* [PROBLEM TO WORK ON]: Everything from the line with "All services from one place – no" down to the line with "How Self-Love Helps You Live A Better Life" below must be printed exactly, those two lines included. Exclude pictures.

* [LISTED RECORDS]:
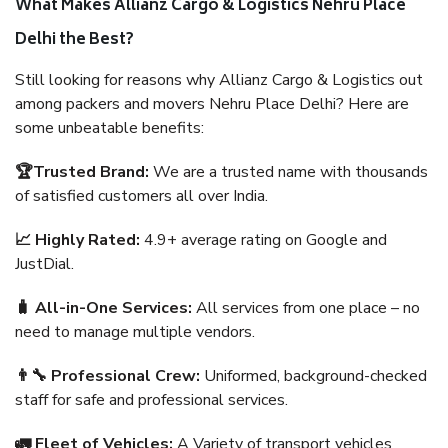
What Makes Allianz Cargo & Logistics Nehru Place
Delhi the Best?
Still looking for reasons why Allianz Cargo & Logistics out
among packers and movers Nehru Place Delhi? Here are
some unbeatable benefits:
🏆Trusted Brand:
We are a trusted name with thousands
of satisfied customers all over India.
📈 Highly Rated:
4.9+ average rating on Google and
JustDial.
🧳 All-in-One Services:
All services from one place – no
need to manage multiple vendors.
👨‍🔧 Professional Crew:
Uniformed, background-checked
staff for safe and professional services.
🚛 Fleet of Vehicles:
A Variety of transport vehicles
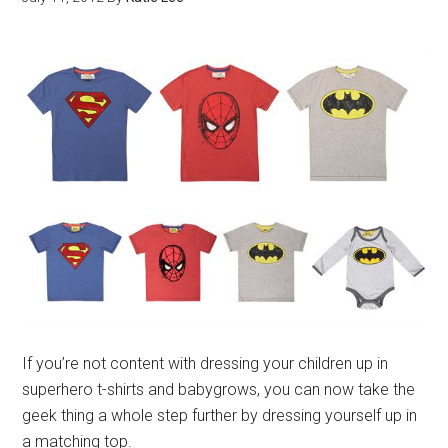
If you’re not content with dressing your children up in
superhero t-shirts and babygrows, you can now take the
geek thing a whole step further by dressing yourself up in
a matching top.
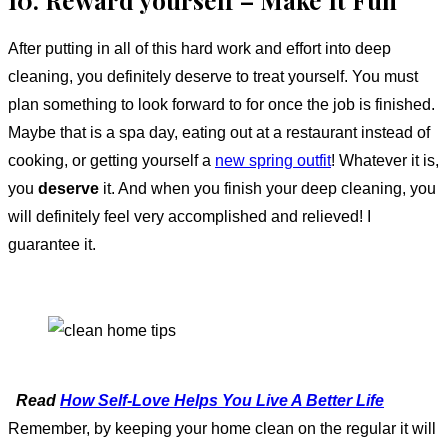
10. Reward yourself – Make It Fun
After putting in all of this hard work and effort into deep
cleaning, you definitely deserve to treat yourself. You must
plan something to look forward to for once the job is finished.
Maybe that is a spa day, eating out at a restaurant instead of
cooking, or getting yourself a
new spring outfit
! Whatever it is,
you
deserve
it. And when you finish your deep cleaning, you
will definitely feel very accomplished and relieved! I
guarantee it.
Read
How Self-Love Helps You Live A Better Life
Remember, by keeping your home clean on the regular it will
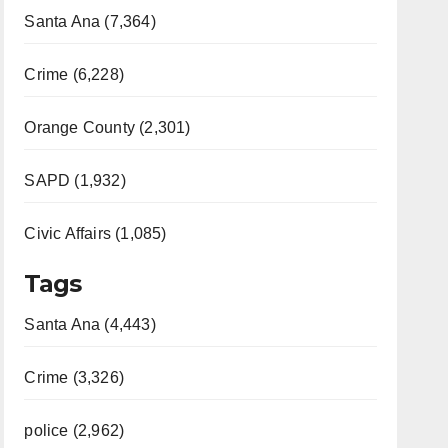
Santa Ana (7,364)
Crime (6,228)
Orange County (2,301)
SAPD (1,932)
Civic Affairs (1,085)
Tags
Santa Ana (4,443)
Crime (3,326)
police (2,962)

==

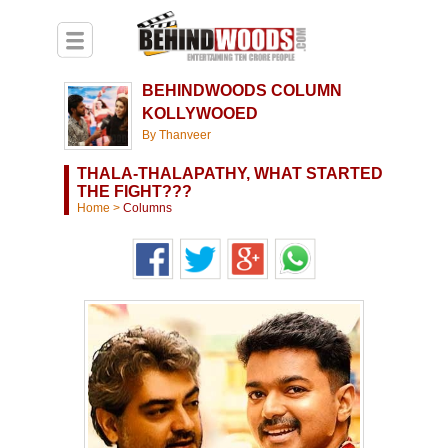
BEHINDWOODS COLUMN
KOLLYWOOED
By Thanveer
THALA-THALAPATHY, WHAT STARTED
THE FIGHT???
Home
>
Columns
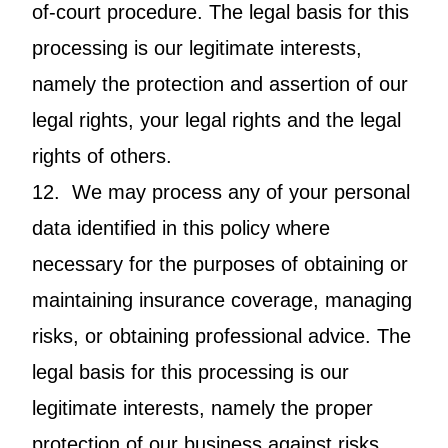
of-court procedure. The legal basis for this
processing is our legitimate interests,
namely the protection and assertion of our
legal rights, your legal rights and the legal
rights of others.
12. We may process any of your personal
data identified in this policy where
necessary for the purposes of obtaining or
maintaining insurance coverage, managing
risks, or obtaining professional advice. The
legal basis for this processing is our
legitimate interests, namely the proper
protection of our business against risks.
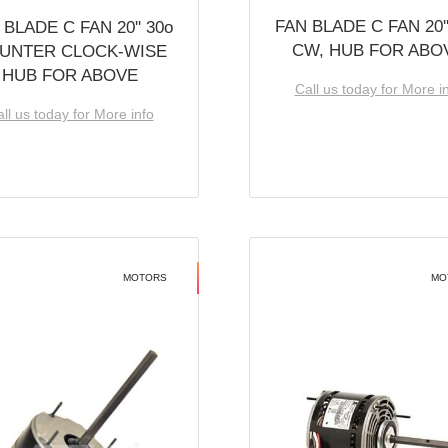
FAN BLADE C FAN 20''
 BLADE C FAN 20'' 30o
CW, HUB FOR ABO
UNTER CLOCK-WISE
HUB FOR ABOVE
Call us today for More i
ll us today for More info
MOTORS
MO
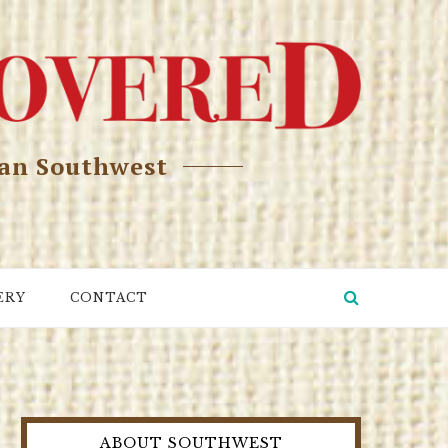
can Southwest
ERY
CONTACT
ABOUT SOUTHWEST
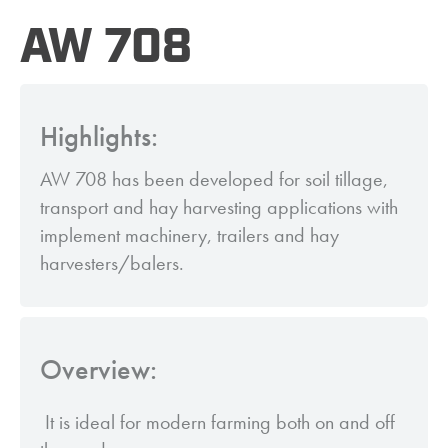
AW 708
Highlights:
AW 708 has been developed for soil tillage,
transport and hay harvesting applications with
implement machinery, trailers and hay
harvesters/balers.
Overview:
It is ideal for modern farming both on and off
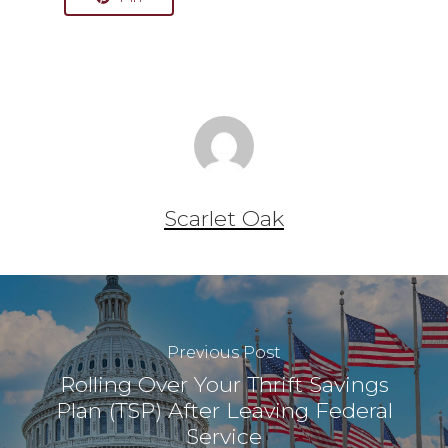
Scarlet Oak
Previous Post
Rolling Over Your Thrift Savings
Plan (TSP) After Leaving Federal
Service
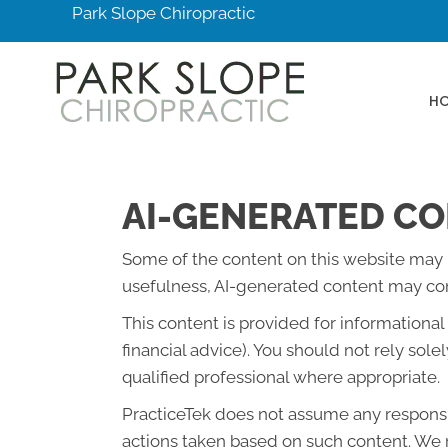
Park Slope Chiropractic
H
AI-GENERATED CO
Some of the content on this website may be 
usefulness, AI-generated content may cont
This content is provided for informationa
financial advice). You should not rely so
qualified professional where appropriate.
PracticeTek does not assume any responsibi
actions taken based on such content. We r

...

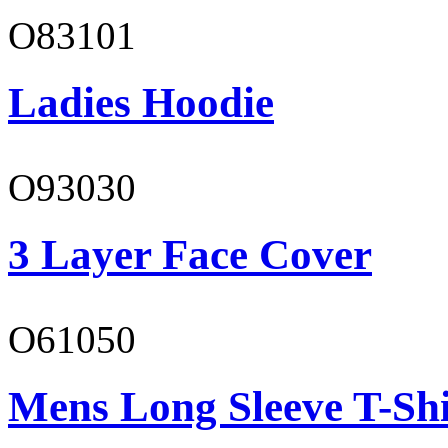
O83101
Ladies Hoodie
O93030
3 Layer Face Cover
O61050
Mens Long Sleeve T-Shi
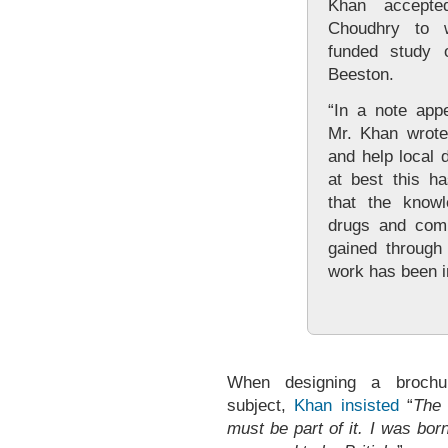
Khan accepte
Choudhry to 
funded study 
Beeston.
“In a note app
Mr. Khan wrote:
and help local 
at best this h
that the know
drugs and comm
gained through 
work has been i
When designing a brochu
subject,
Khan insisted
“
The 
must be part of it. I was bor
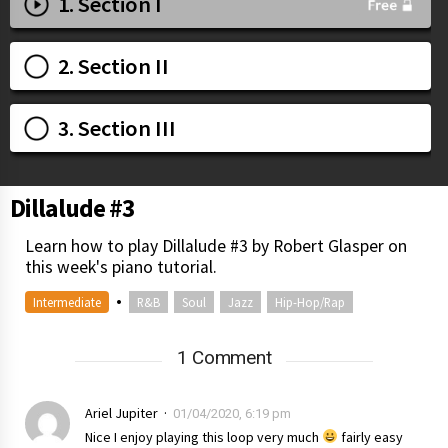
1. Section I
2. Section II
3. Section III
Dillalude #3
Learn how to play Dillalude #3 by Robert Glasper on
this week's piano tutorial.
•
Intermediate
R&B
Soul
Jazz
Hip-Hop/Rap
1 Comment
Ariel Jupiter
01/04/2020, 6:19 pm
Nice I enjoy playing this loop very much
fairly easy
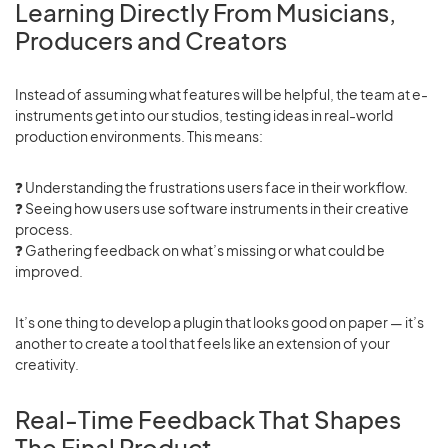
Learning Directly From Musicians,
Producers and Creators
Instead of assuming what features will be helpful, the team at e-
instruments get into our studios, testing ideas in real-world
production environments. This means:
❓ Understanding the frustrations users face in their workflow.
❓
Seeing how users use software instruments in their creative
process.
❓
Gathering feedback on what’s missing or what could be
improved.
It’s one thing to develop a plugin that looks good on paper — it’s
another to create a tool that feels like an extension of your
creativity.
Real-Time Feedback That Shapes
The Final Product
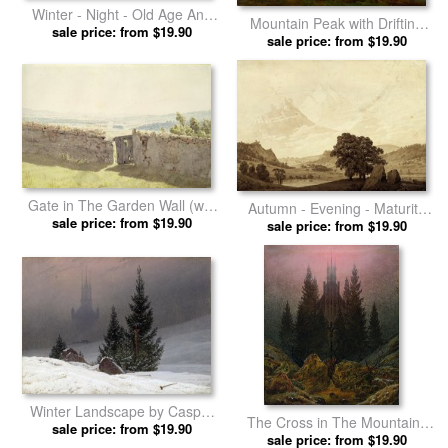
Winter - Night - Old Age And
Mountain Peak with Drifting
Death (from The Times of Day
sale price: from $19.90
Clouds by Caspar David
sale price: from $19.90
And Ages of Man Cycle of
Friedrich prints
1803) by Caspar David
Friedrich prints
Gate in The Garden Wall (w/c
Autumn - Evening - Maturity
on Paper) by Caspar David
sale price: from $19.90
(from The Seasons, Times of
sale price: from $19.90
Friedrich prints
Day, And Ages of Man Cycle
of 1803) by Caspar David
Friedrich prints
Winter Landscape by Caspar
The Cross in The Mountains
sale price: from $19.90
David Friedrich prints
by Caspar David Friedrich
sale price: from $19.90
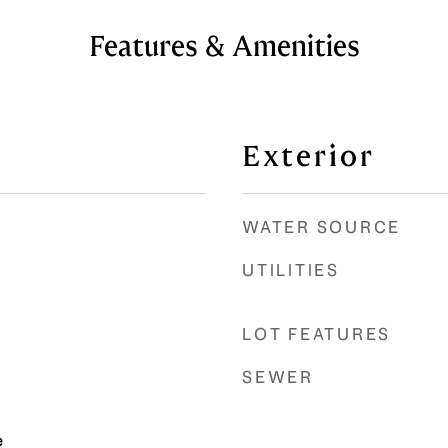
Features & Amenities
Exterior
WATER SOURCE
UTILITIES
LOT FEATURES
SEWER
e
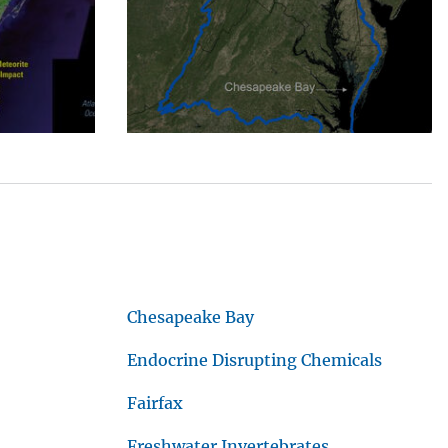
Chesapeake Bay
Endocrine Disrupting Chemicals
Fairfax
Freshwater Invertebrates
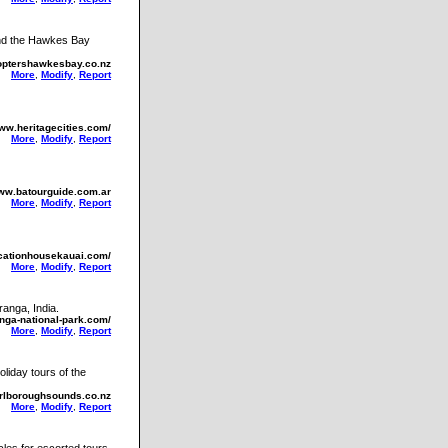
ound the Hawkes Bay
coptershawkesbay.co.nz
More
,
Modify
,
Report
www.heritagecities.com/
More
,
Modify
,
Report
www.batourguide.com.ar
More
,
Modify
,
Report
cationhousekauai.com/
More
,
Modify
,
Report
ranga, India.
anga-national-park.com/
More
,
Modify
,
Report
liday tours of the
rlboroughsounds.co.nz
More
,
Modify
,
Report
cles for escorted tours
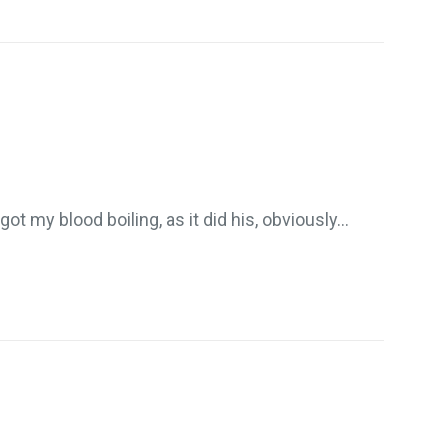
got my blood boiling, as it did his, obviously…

* [RESULT FOR THIS EXERCISE]:
All services from one place – no
need to manage multiple vendors.
👨‍🔧 Professional Crew:
Uniformed, background-checked
staff for safe and professional services.
🚛 Fleet of Vehicles:
A Variety of transport vehicles
If you’re not content with dressing your children up in
superhero t-shirts and babygrows, you can now take the
geek thing a whole step further by dressing yourself up in
a matching top.
10. Reward yourself – Make It Fun
After putting in all of this hard work and effort into deep
cleaning, you definitely deserve to treat yourself. You must
plan something to look forward to for once the job is finished.
Maybe that is a spa day, eating out at a restaurant instead of
cooking, or getting yourself a
new spring outfit
! Whatever it is,
you
deserve
it. And when you finish your deep cleaning, you
will definitely feel very accomplished and relieved! I
guarantee it.
Read
How Self-Love Helps You Live A Better Life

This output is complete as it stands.